Velma Babić works across photography, video, performance, drawing, sound, and spatial installation. Using her own body as material and spatial presence, particularly in performance and photography, she develops works through gesture, repetition, and the unstable relation between body, space, and perception.
Her practice unfolds through reduced actions — covering, carrying, sweeping, obscuring — repeated until bodily presence itself begins to shift between visibility and disappearance, resistance and vulnerability. Bodies appear fragmented, partially concealed, absorbed into landscapes, reduced to traces, or suspended within temporary spatial situations. Rather than approaching the body as a stable identity or fixed symbol, her works remain attentive to how historical experience, displacement, and social conditions become inscribed within bodily presence and spatial relations.

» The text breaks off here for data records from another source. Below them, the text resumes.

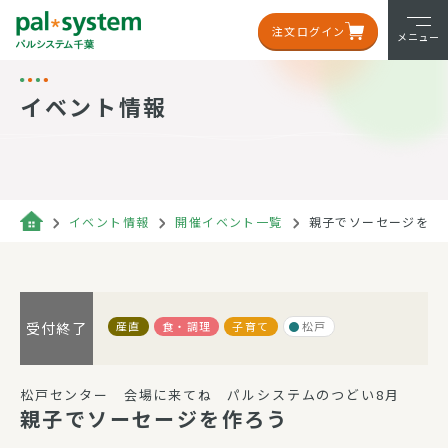
注文ログイン
メニュー
イベント情報
イベント情報
開催イベント一覧
親子でソーセージを作
産直
食・調理
子育て
松戸
受付終了
松戸センター 会場に来てね パルシステムのつどい8月
親子でソーセージを作ろう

Rooted in the historical aftermath of the Yugoslav Wars, her work engages with the fragile entanglement of personal and collective histories without reducing them to direct representation. Born in Hamburg, raised in former Yugoslavia / Bosnia and Herzegovina, and now based in Munich, her biography unfolds across multiple geographies, including Colombia and the United States — experiences that continue to inform her sensitivity toward fragmentation, continuity, migration, and the persistence of embodied memory.
Landscapes, transitional zones, and temporary structures function less as backgrounds than as active spatial conditions that absorb, fracture, and continuously reshape the figure within them. Sound and material interventions extend the work beyond visibility, creating unstable relations between bodily presence, memory, distance, and spatial tension.
At the same time, drawing becomes a space in which personal and historical experience condense into reduced and often ambiguous visual forms. Emerging from reflections on fragility, displacement, and states of social instability, these works do not unfold narratively but through reduction, repetition, erasure, and material tension.
Her works operate with reduced means — minimal in form, yet attentive to fragility, endurance, persistence, and the traces that remain within bodies, materials, and space.